A 3D, first person pacman clone that I played on a 286 MS DOS laptop in the nineties. I don’t remember its name and I’ve never seen it since.
A programming game from the early 2000s called something like Fleet Commander. (But none of the many games named something like Fleet Commander that I can currently find online are it.) This game had a VB-inspired, event driven programming language. You used it to command fighters, bombers and fleet command ships. Each ship had its own AI script it would execute.
Sorry, I missed one more critical detail there… This game was in space! Played on a 2D, wraparound surface, with a top-down perspective, but it was definitely in space.
The fighters were fast and cheap but weak and could only shoot lasers.
The bombers were slower but tougher and could fire missiles. (Missiles could also be scripted, come to think of it. And if you made them stop, they turned into mines)
The fleet ships could manufacture other ships.
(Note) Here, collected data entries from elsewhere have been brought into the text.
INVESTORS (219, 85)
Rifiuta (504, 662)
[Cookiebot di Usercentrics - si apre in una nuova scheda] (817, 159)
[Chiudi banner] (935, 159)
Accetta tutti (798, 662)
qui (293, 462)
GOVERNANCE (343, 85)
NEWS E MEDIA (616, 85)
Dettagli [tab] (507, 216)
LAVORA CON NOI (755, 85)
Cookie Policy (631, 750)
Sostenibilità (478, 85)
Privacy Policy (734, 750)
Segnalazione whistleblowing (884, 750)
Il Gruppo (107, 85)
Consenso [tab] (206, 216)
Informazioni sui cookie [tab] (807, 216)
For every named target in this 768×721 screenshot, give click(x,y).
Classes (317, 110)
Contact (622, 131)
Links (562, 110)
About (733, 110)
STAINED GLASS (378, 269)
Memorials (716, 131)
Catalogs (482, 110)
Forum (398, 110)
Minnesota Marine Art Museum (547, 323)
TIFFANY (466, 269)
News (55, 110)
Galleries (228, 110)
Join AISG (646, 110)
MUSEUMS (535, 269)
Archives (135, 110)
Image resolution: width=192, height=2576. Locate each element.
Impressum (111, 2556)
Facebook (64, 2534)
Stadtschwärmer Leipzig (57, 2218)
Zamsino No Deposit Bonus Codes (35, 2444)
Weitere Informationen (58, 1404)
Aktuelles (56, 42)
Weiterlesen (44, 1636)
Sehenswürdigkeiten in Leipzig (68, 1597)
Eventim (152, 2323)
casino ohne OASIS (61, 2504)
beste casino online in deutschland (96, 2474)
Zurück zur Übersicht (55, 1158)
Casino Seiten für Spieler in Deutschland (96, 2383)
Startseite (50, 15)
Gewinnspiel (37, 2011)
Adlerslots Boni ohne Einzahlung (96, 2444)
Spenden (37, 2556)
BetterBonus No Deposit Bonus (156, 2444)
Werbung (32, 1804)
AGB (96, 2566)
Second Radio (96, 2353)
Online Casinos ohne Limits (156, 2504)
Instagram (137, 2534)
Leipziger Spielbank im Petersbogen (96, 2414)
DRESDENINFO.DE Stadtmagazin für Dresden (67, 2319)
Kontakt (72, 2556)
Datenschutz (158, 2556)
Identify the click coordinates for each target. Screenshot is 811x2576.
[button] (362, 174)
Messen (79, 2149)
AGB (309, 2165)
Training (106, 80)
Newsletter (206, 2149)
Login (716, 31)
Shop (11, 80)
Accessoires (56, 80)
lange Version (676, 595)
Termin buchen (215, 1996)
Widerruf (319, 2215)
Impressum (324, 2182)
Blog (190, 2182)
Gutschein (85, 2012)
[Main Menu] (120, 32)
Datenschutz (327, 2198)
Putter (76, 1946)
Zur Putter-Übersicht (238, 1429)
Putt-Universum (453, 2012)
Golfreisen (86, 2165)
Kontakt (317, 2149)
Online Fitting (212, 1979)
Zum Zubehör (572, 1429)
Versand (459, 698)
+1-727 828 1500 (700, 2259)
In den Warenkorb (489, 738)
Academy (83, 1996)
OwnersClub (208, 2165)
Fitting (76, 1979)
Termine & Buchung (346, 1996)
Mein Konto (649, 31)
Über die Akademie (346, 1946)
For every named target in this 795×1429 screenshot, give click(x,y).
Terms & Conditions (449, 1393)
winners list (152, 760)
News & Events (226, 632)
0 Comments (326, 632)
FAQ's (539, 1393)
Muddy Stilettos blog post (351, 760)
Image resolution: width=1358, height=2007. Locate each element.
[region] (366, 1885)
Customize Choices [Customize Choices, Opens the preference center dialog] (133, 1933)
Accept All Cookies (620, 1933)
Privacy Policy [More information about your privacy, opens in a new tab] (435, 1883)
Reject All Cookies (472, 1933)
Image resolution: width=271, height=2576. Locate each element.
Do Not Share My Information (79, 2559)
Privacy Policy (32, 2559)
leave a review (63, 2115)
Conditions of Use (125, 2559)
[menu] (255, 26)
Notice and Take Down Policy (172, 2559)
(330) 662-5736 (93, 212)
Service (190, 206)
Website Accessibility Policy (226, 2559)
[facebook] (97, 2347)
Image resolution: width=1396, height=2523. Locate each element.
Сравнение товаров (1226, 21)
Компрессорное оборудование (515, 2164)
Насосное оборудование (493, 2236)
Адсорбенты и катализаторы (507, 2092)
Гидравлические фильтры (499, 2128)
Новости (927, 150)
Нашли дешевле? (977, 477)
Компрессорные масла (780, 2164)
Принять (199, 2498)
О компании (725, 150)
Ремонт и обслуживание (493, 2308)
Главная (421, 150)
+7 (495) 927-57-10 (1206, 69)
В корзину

You only have a single fleet ship at the start, but as time goes on, you can build more. …if you haven’t spent all your resources on building fighters and bombers.
I don’t think it’s totally forgotten, but an old nes game no one talks about called Bump n jump. You play a buggy in a top down style racer; think spy hunter. You’re meant to race to the end of levels, crashing into (or avoiding) other vehicles for points. You can jump over bridges and gaps as well, and each level ends with a huge leap of faith ocean jump.
I feel like it was largely forgotten in gaming history, but I loved it when I was a child I put many hours into it.
I’d never met anyone but my mom who’d played Solomon’s Key prior to Nintendo straight up adding it to the NSO.
The other game I never hear about was the ID4: Independence Day floppies that came in cereal boxes or something. Don’t really remember the games that well but I do remember trying to collect them all.
Also, I once basically got gaslighted into thinking that Falling Down was just a fever dream of mine until one day I’d heard the name in a Tech N9ne song and it all clicked again.